Beginning with the line that includes "Segment every instance", return every remaining line of the material exactly as it reads, but not the pictures.
--- START ---
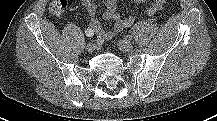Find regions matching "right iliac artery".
Instances as JSON below:
<instances>
[{
    "mask_svg": "<svg viewBox=\"0 0 217 121\" xmlns=\"http://www.w3.org/2000/svg\"><path fill=\"white\" fill-rule=\"evenodd\" d=\"M95 42H96L97 44H100V40H99L98 38L95 40Z\"/></svg>",
    "mask_w": 217,
    "mask_h": 121,
    "instance_id": "right-iliac-artery-1",
    "label": "right iliac artery"
}]
</instances>
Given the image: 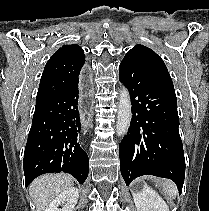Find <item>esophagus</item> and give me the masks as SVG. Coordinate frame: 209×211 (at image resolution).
I'll return each instance as SVG.
<instances>
[{
  "mask_svg": "<svg viewBox=\"0 0 209 211\" xmlns=\"http://www.w3.org/2000/svg\"><path fill=\"white\" fill-rule=\"evenodd\" d=\"M84 72H89L90 68L88 64L84 65ZM80 78L82 82H80V87L82 93H80V98H78L77 106L78 109H81L80 117L81 120L84 121V129H89V121H93V112H90V109H93V98L92 93L89 91H94L93 82H91V77H88L87 74H81Z\"/></svg>",
  "mask_w": 209,
  "mask_h": 211,
  "instance_id": "esophagus-1",
  "label": "esophagus"
}]
</instances>
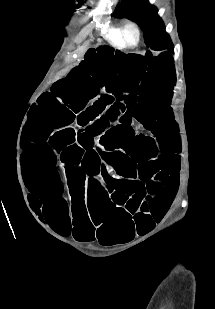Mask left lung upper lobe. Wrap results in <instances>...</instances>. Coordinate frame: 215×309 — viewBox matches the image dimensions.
Here are the masks:
<instances>
[{"label":"left lung upper lobe","instance_id":"obj_1","mask_svg":"<svg viewBox=\"0 0 215 309\" xmlns=\"http://www.w3.org/2000/svg\"><path fill=\"white\" fill-rule=\"evenodd\" d=\"M122 7L117 8L114 16L128 17L138 23L144 32L145 44L153 50L172 47L170 37L164 30L156 8L148 0H122Z\"/></svg>","mask_w":215,"mask_h":309}]
</instances>
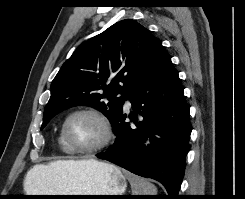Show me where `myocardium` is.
<instances>
[{"label":"myocardium","mask_w":245,"mask_h":199,"mask_svg":"<svg viewBox=\"0 0 245 199\" xmlns=\"http://www.w3.org/2000/svg\"><path fill=\"white\" fill-rule=\"evenodd\" d=\"M83 114L84 115H91L95 119H97L98 122L102 125L103 132H104V136H103V139L101 140V142H99L97 145H95L93 147H89V148H80V147L76 146L72 142V140L70 139L69 134H68V130H67L70 120L77 115H83ZM61 132H62V135H63L65 142L67 143L69 148L72 150V152L76 153V154H81V155H92V154H97V153L101 152L102 150H104L105 148H107L110 145V143L112 142L113 137H114L113 128H112L111 122L108 119V117L103 112H101L95 108H90V107L78 108V109L71 111L66 116V118L62 124Z\"/></svg>","instance_id":"1"}]
</instances>
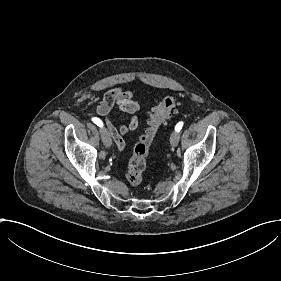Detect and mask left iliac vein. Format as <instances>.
<instances>
[{"label":"left iliac vein","mask_w":281,"mask_h":281,"mask_svg":"<svg viewBox=\"0 0 281 281\" xmlns=\"http://www.w3.org/2000/svg\"><path fill=\"white\" fill-rule=\"evenodd\" d=\"M171 147L175 148L179 144V133L176 131H172V135L170 136Z\"/></svg>","instance_id":"obj_1"}]
</instances>
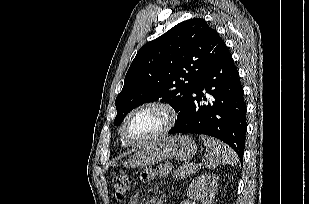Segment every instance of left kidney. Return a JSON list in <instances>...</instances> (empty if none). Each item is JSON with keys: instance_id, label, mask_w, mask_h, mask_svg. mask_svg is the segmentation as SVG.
I'll return each mask as SVG.
<instances>
[{"instance_id": "5707ae66", "label": "left kidney", "mask_w": 309, "mask_h": 204, "mask_svg": "<svg viewBox=\"0 0 309 204\" xmlns=\"http://www.w3.org/2000/svg\"><path fill=\"white\" fill-rule=\"evenodd\" d=\"M218 179V176L207 173L195 177L189 185L187 196L201 201L202 204H213Z\"/></svg>"}]
</instances>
--- END ---
## RESPONSE FOR THIS EXERCISE
Segment every instance of left kidney. Return a JSON list in <instances>...</instances> (empty if none). Each item is JSON with keys: instance_id, label, mask_w, mask_h, mask_svg. mask_svg is the segmentation as SVG.
I'll return each mask as SVG.
<instances>
[{"instance_id": "5707ae66", "label": "left kidney", "mask_w": 309, "mask_h": 204, "mask_svg": "<svg viewBox=\"0 0 309 204\" xmlns=\"http://www.w3.org/2000/svg\"><path fill=\"white\" fill-rule=\"evenodd\" d=\"M218 179V176L207 173L195 177L189 185L187 196L201 201L202 204H213Z\"/></svg>"}]
</instances>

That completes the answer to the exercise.